Défaut d’isolement : anomalie dangereuse
Un défaut d’isolement traduit une détérioration anormale :
- Câble endommagé (rongeur, clou, écrasement)
- Humidité infiltrée dans boîtier électrique
- Composant défaillant dans appareil (condensateur fissuré, piste cuivre corrodée)
- Contact direct masse métallique/conducteur actif
Le courant de fuite passe alors de quelques mA à plusieurs dizaines, voire centaines de mA. L’interrupteur différentiel détecte cet écart et coupe en 20-30 ms, avant que courant traverse corps humain durablement.
Diagnostic d’un déclenchement différentiel répété :
- Débrancher tous appareils sous le différentiel concerné
- Réarmer l’interrupteur
- Rebrancher appareils un par un
- Celui provoquant déclenchement immédiat = défaillant
- Contrôler également état des prises et boîtes de dérivation (humidité, noircissement)
Si déclenchement persiste tous appareils débranchés : défaut sur installation fixe (câblage mural). Mesure d’isolement par professionnel requise (mégohmmètre 500V).
Sécurité : précautions lors de toute intervention électrique
⚠️ Avertissement sécurité
Toute intervention sur tableau électrique ou installation électrique nécessite :
- Coupure du disjoncteur général (pas seulement l’interrupteur différentiel concerné)
- Vérification absence de tension avec testeur bipolaire
- Utilisation d’outillage isolé 1000V (tournevis VDE, pinces)
- Respect strict de la NF C 15-100 (sections de câbles, couleurs, connexions)
Les manipulations décrites ici visent la compréhension du fonctionnement. L’installation, le remplacement ou la modification d’un interrupteur différentiel doivent être confiés à un électricien qualifié, seul habilité à certifier la conformité et garantir la sécurité.
Un dispositif différentiel résiduel (DDR) mal dimensionné (calibre, type, sensibilité) ou mal raccordé (phase/neutre inversés) ne protège plus. Les conséquences vont du déclenchement intempestif permanent à l’absence totale de protection contre l’électrocution.
En cas de doute sur l’état de votre installation, faites réaliser un diagnostic électrique par professionnel certifié. Ce contrôle identifie non-conformités, obsolescence et risques.
Interrupteur différentiel : l’essentiel à retenir pour une installation sûre
L’interrupteur différentiel protège exclusivement contre les courants de fuite (contacts indirects), contrairement au disjoncteur différentiel qui cumule protection surcharge/court-circuit. La sensibilité 30 mA reste obligatoire sur tous circuits terminaux pour prévenir l’électrocution.

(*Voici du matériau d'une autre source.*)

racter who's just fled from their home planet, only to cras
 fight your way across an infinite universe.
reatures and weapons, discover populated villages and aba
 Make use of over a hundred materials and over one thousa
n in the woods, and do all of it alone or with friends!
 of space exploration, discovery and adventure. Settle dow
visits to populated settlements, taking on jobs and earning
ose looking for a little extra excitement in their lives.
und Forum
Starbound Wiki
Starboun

Le choix du type dépend des circuits protégés : type AC (éclairage, prises standard, chauffage résistif), type A (électroménager, plaques, lave-linge), type F (pompes à chaleur, bornes de recharge VE, informatique). Respecter cette affectation garantit détection efficace des défauts d’isolement modernes.

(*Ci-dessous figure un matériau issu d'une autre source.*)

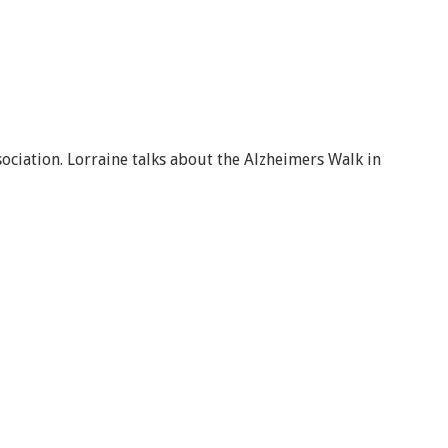
ciation. Lorraine talks about the Alzheimers Walk in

Le calibre (40A/63A) suit la règle de l’amont (supérieur au disjoncteur de branchement) et la règle de l’aval (maximum 8 disjoncteurs par différentiel). Répartir intelligemment les circuits spécialisés limite l’impact des déclenchements et assure disponibilité continue.
La NF C 15-100 impose minimum 2 interrupteurs différentiels 30 mA de types différents, répartissant l’installation pour éviter coupure totale. Un tableau électrique conforme protège occupants et prévient incendies par détection précoce des dégradations d’isolement. Confiez toute intervention à un professionnel qualifié pour garantir sécurité et conformité réglementaire.